Wednesday, 3 December 2014

Al dunya shittaat


The colloquial expression when it rains here is: 'Al dunya shittat' which literally means: 'the world is raining.' Last week the rain was so heavy during the night, it sounded like multiple running taps. Both dwarfs wet their beds and the Lozenge came scampering naked into our room at 2am, having stripped off the soggy pyjamas, and clambered in to bed with us, rubbing his feet up and down my leg and pushing himself around into a comfier position until we fell asleep again. It was like sharing a bed with a seal - silken, slightly sticky skin and a solid form rather tricky to roll over to create space for myself. Though fortunately without whiskers or fish breath.

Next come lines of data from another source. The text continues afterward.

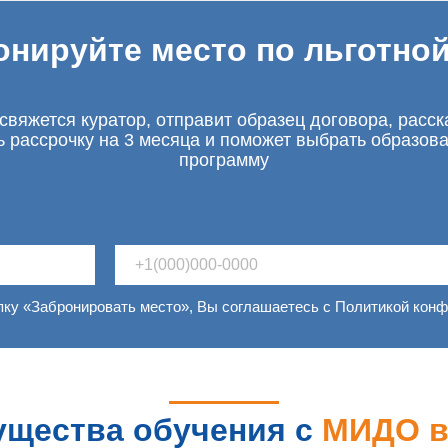
онируйте место по льготной
свяжется куратор, отправит образец договора, расск
ь рассрочку на 3 месяца и поможет выбрать образов
программу
пку «Забронировать место», Вы соглашаетесь с Политикой кон
щества обучения с
МИДО 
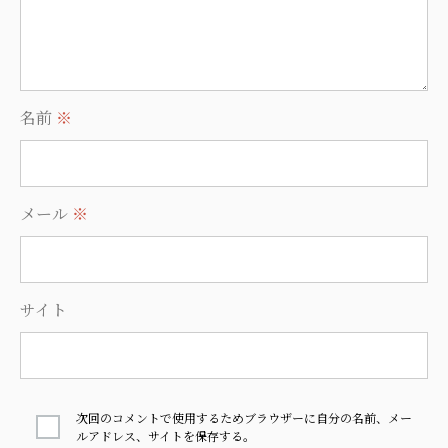
名前
※
メール
※
サイト
次回のコメントで使用するためブラウザーに自分の名前、メー
ルアドレス、サイトを保存する。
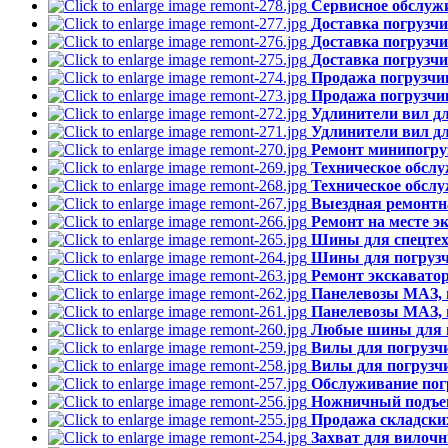
Сервисное обслужи
Доставка погрузч
Доставка погрузч
Доставка погрузчи
Продажа погрузчи
Продажа погрузчи
Удлинители вил д
Удлинители вил д
Ремонт минипогру
Техническое обслу
Техническое обсл
Выездная ремонтн
Ремонт на месте э
Шины для спецтех
Шины для погрузч
Ремонт экскаватор
Панелевозы МАЗ, 
Панелевозы МАЗ, 
Любые шины для в
Вилы для погрузч
Вилы для погрузч
Обслуживание по
Ножничный подъем
Продажа складски
Захват для вилочн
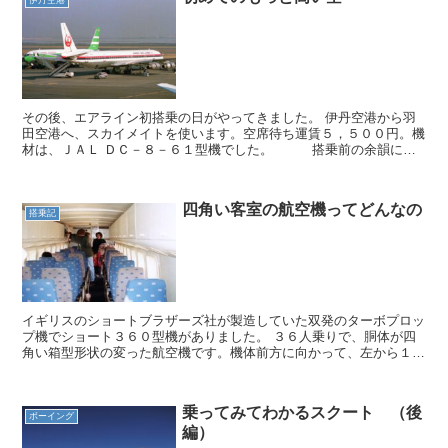
その後、エアライン初搭乗の日がやってきました。 伊丹空港から羽
田空港へ、スカイメイトを使います。空席待ち運賃５，５００円。機
材は、ＪＡＬ ＤＣ－８－６１型機でした。 搭乗前の余韻に浸
る間もなく、出発間際になってようやく呼び出しがあり、ボ...
四角い客室の航空機ってどんなの
搭乗記
イギリスのショートブラザーズ社が製造していた双発のターボプロッ
プ機でショート３６０型機がありました。 ３６人乗りで、胴体が四
角い箱型形状の変った航空機です。機体前方に向かって、左から１－
２の３列シートが１２列とこじんまりしています。最後尾の...
乗ってみてわかるスクート （後
ボーイング
編）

Then he was up and out of bed a couple of hours laters humming jingle bells under his breath and bringing in boxes of paper and glue to make some early morning chrithmath decorationth. Rashimi wandered in at 7 asking to watch 'a little bit of iPaaad', in the tone of a street urchin who wants some money. 'I want Fireman Tham on Youtube. But not the Fwench one!' The perils of globalisation for the anti-glot.

After school the dwarfs have been making the most of the enormous puddles outside our house thanks to the blocked drains - and the radiators are constantly steaming with damp socks.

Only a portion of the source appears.